I met two riders on Harleys from Iowa. They were heading to Astoria to then travel down the coast and return to Iowa along route 66.
Taking highway 216 west towards Government Camp, I began to discern what I thought was a wildfire near Mount Hood. I couldn’t find any information on it online and reached out to Will, who was at work, to see if he could find anything online while I continued onward. Neither of us found any information and it now seemed to the east of Mount Hood, so I stopped worrying about it.
After stopping for fuel, and taking a photo of Mount Hood …
I reached Still Creek Campground to find it closed. 🙁
In fact, I found all the Mount Hood National Forest campgrounds in the area were already closed for the season. That seemed a shame on a day when it was 78 degrees and only dipping into the 50’s at night. Oh well, it was time to come up with a new plan.
I remember about a County Park that allowed camping near Sandy, Oregon called Oxbow Regional Park and called. They were open and had plenty of spots. I let folks at home know about the change in plans and headed there to find it to be a wonderful campground, situated along the Sandy River.
It was quiet at night and I slept well.
Day’s distance: 297 miles
Total trip distance: 914 miles
Temperatures began in the low 50’s and warmed up to the 60’s along the coast. On reaching the coast, I found it to be pretty windy, though mostly for me a it was a tail wind, the best direction for a biker 🙂
My route this morning took me through Portland and then to the coast along Hwy 26.
Hwy 26 travels through the Clatsop State Forest and provides some pretty views.
On reaching Seaside, I turned north along Hwy 101 and stopped for lunch before leaving town. As mentioned above, it was pretty windy. While I was considering camping on the coast one night, I received an updated weather report from Will, who’s been following my trip. Rain was predicted for this evening. I decided to head home.

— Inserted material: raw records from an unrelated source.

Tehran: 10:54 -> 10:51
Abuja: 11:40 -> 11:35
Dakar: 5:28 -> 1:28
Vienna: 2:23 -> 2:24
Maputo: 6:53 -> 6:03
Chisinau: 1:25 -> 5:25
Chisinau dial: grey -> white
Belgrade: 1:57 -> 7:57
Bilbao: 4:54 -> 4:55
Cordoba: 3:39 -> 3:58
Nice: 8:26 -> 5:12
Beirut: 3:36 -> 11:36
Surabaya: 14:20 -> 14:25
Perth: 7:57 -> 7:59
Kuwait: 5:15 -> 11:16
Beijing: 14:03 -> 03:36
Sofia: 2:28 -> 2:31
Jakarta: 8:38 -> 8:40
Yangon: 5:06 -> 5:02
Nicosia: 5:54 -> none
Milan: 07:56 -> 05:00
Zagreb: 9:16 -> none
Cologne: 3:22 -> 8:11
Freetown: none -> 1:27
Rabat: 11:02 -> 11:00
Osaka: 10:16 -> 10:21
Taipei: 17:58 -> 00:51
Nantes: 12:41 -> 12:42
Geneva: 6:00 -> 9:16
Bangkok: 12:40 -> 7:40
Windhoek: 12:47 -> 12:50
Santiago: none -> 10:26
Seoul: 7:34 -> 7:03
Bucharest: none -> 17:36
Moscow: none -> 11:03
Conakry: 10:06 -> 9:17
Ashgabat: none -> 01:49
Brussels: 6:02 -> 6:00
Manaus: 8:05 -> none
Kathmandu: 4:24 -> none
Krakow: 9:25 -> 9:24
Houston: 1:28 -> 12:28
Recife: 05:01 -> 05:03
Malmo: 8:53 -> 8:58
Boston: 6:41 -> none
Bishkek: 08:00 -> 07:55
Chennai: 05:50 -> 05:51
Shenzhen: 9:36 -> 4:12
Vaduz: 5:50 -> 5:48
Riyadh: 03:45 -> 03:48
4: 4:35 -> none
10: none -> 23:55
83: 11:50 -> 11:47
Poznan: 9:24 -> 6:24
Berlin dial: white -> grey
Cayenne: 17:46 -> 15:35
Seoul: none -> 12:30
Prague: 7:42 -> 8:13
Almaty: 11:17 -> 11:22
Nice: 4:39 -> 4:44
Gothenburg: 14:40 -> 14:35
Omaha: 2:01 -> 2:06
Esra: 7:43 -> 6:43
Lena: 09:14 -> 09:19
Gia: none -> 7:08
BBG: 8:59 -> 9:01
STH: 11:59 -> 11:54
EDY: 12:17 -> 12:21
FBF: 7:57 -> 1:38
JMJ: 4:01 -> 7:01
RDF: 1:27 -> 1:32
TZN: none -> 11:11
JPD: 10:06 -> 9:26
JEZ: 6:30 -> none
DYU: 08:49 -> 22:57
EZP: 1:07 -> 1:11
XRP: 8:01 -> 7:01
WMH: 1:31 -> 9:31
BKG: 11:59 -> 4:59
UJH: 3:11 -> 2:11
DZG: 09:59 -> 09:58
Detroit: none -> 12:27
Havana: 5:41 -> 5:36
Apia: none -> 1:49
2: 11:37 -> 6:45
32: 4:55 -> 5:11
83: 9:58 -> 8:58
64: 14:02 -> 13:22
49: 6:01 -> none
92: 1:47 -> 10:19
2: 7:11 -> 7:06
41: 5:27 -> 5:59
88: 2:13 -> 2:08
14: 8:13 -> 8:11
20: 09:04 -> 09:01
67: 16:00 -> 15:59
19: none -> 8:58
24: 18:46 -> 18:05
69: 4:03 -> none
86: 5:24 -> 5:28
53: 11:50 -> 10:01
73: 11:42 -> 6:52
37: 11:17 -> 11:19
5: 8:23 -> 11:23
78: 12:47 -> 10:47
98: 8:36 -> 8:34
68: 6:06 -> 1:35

Re-entering Washington, I could have gone either left, towards Cape Disappointment and Long Beach, or right where I would be slightly inland and would meet up with Hwy 101 a little later in the day.
I decided on the ladder option, a route I haven’t ridden since 2013. I grabbed a photo of part of the Astoria-Megler Bridge, now behind me, before saying goodbye to the Columbia River and my exploration of the lower Columbia River Basin.
Highway 401 follows the Columbia for a while until turning north to meet Hwy 4. Both these roads are two lanes and are in fine shape. I saw a few other bikers heading the other way and waved. The clouds were building up, as was the truck traffic. As it was roughly 2pm, I knew I would end this trip in commute traffic on I-5 near Seattle. Not incredibly relaxing. 🙁
I stayed focused on making progress and stopped only once more for fuel and to take a photo of South Bend, a small fishing town.
It was just after 5pm when I arrived home, safe and sound. A great trip, this felt a little like my last “longer” trip this year as Seattle’s weather will begin to enter it’s fall pattern of rain, and more rain.
With this ride, I have surpassed traveling 21,000 miles this year, so far. That puts me about 6,000 more than last year at this time. It’s been fun, to say the least. A record-year for service costs go along with the mileage record. I’m in already for more than $2,100 and projecting to pass $3,000 with the next service and tire set due later this month. No doubt choosing an R1200RT and riding it so much is a luxury 🙂
The Pilot Road 4 tires have lasted 11,000 miles and I can likely get another 1,000 miles while staying safe. I’ll switch them as soon as I need to stay within the usable tread life. While I was able to stretch my first of PR4 tires to 13,000 miles, this third set has mostly been used ‘loaded’ down with luggage. I’m very happy with these tires and will use them again.
I recommend traveling east to west between Hermiston and Mount Hood, if you follow this route through the Lower Columbia Basin. You’ll see changes unfold that increase the fun as well as the scenic value. Feels like it just gets better 🙂
Watch for gravel on the roadways through the farmland in the lower basin, especially where it gets twisty. These highways are used by 18-wheelers and they kick up gravel in the curves. Just FYI.